Source information.
Start of Block

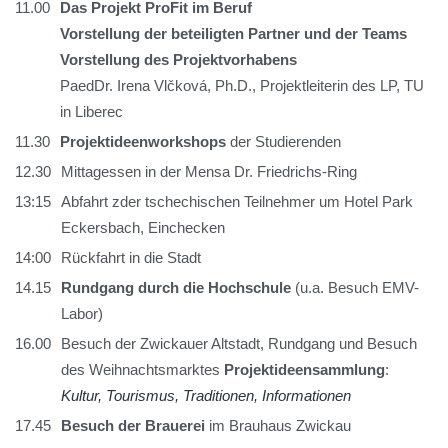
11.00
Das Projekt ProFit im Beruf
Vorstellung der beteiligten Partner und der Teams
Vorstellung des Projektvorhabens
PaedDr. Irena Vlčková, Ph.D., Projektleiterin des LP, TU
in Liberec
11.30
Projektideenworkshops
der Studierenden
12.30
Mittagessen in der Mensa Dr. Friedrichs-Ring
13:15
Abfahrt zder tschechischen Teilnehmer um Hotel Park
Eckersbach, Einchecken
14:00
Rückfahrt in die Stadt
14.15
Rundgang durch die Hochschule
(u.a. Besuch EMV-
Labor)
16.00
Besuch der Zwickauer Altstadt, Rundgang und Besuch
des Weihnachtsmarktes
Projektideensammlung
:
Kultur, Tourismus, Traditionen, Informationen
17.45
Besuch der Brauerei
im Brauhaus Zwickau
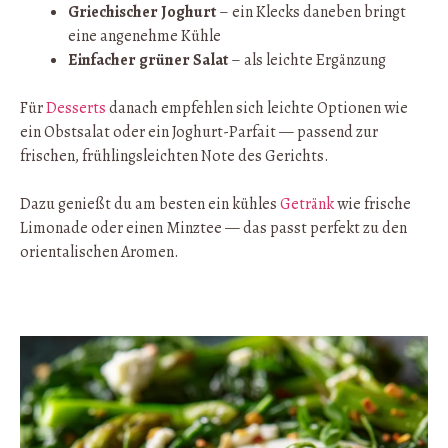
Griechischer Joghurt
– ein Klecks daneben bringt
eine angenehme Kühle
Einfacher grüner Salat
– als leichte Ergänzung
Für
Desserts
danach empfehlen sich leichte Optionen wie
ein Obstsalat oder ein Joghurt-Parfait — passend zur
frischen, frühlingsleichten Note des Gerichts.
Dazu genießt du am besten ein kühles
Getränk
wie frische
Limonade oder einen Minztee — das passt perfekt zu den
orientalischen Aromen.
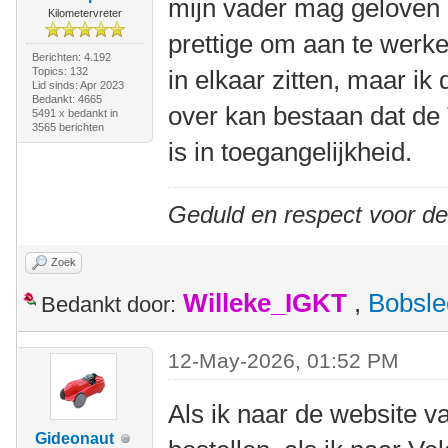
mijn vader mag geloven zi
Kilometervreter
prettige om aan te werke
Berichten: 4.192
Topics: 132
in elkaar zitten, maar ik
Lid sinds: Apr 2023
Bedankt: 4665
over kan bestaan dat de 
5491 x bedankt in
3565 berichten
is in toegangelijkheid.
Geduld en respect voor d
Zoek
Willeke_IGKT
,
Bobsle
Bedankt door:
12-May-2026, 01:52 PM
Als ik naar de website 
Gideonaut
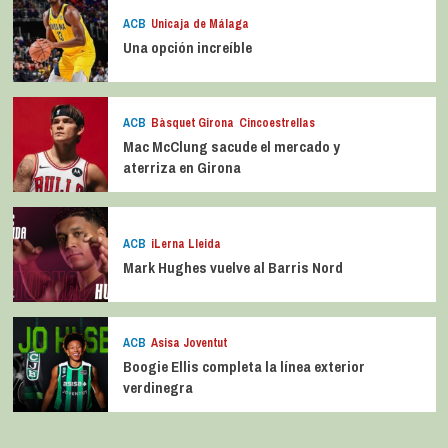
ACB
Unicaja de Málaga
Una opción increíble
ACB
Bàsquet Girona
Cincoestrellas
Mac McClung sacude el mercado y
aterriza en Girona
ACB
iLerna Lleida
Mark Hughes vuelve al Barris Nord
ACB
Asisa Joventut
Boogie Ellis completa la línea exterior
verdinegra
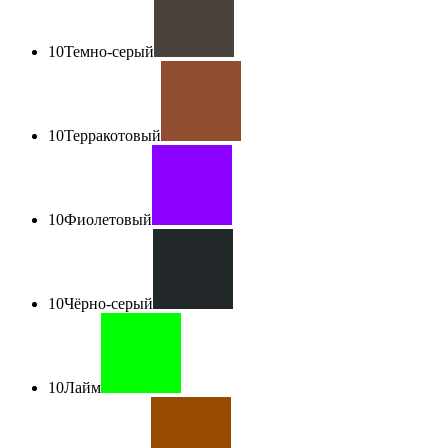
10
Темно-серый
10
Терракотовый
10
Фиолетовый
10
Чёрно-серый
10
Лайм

End of Block

Exercise. Search the listing for the word "oder" and return each line that holds it.

Solution to this exercise.
ein Obstsalat oder ein Joghurt-Parfait — passend zur
Limonade oder einen Minztee — das passt perfekt zu den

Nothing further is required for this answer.